Muir's Department Store
- Company type: Retail
- Industry: Clothing, household items
- Founded: 1882 (144 years ago) in East Orange, New Jersey, U.S.
- Defunct: 1980s
- Headquarters: East Orange, New Jersey, U.S.
- Parent: R.H. Muir Company

= Muir's Department Store =

Muir's Department Store was an American retail store; in the 1920s, it was the largest in the Main Street shopping district in the downtown area. It was located at the corner of Main and Prospect Streets in East Orange, New Jersey. The store is now defunct.

In 1882, the R.H. Muir Company (the store's official parent company), founded Muir's Department Store, which became the flagship store of the large East Orange retail district along Main Street. At the time, East Orange was referred to as having the first "suburban" retail district in New Jersey and was also home to a large branch of the upscale Fifth Avenue department store company, Best & Co.

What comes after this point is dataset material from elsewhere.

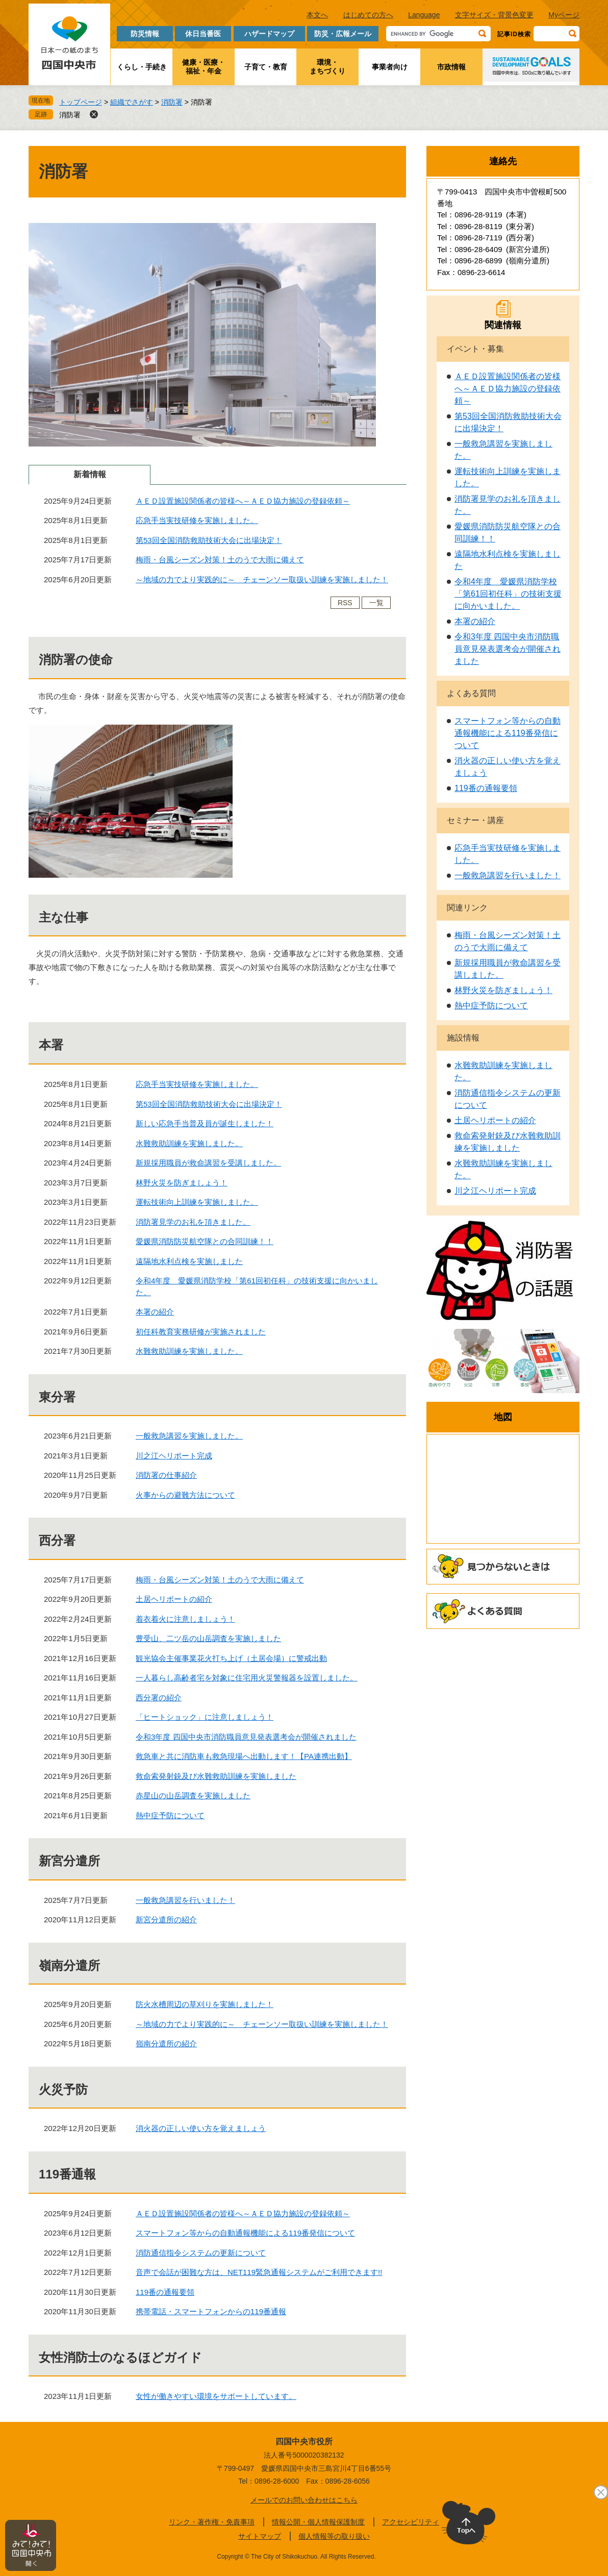 The image size is (608, 2576). I want to click on 新規採用職員が救命講習を受講しました。, so click(208, 1162).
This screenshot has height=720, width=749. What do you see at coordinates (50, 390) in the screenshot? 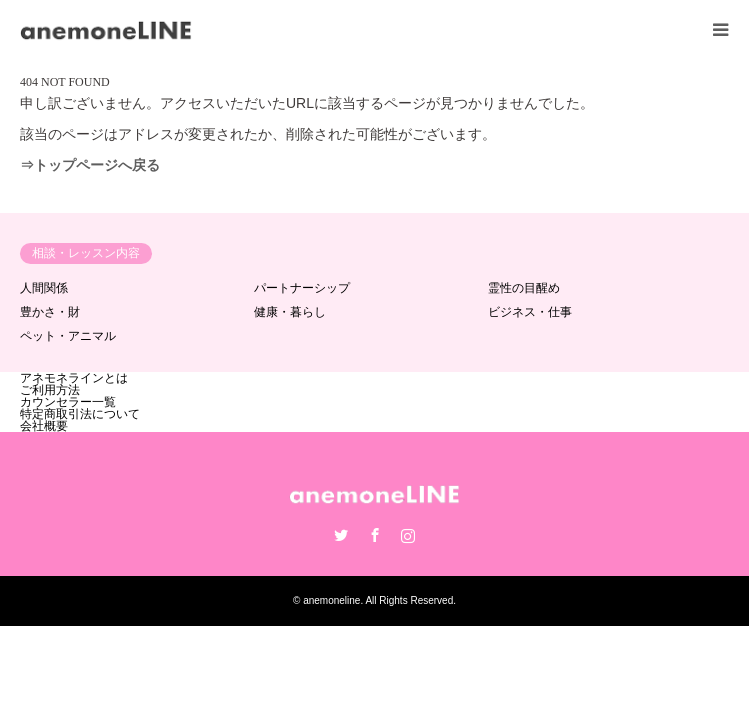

A second retail district in East Orange ran along Central Avenue, and this area was home to branches of B. Altman and Company as well as Franklin Simon.

Muir's was a department store that featured designer and couture clothing departments for women, named "Miss Muir" and "Lady Muir", respectively. The store featured over 100,000 sqft street floor, and three smaller upper floors with store departments that sold household goods, including a furniture department.

Muir's went through a number of ownership changes in the 1970s before finally shutting down in the early 1980s.

The Muir's Department Store buildings were last used to house a flea market before the main structure was destroyed in a fire. A couple of adjunct buildings did, however, remain intact afterward, the Muir's label remaining visible on their facades to this day.